I have begun to observe a certain behavior of mine.
When I was in college, tumblr.com was all the rage for young creative types, yet I refused to create an account for a long time because, “I would spend too much time on it.” I didn’t play video games either for this reason. I thought it made me self-possessed and mature.
The year I finally caved and started a Tumblr blog, I was already living with guilt and paranoia that God would ask me to give up art and writing because I loved it too much. I had been taught to see passions as idolatrous, in competition with God and therefore a selfish, short-sighted threat to my spiritual life.
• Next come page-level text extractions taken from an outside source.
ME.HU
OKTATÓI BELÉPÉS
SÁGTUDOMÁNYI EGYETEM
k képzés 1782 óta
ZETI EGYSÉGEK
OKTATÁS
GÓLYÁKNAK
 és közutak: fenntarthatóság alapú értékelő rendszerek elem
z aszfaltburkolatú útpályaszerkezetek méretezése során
Tumblr exposed me to many different viewpoints. Young people like me, doing what they loved and figuring themselves out together. Passively absorbing the stories of other peoples’ lived experiences created the first cracks that eventually led to my departure from Christian fundamentalism. Not to mention, seeing everyone’s art and writing brought me joy.
So I suppose in that regard, yes, Tumblr was dangerous. I did spend way too much time on it. But my online presence, my art as well as personal growth, improved dramatically because of it. I was enrolled in a challenging major at university, and still passed all my classes, as well as wrote the first draft of a 700-page novel.
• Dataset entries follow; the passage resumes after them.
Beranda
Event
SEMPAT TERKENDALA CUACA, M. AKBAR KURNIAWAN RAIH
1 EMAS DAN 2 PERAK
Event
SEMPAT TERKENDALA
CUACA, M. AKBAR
Ten years later, I still find myself deliberately restricting access to things I know I will love, mostly in the form of media. Some part of me is afraid I will become obsessed with it. That it will take up too much room in my mind and the frustration and imposter syndrome will drive me to quit art and writing completely. That I will spend all my very scarce work time watching, reading, daydreaming.
It sounds strange, writing it out. This subtle pit in my stomach. This unspoken, unhinged method of restriction and control.
I’ve been putting self-care on my goals list each week, and manage it at least one day out of the seven. Sometimes it’s cooking myself dinner, writing for fun on projects I’m not officially working on at the moment, shutting down all to-do lists for a night. Last month, it was watching a show I had been keeping on my radar like a kid at the candy window. I was afraid I would love it, and I was correct. I binged it all in one night, stayed up long past my bedtime on a weeknight. I felt like I was nineteen again, watching cartoons online after a busy week. I’m still thinking about it quite a bit. I’ve already rewatched some of my favorite episodes.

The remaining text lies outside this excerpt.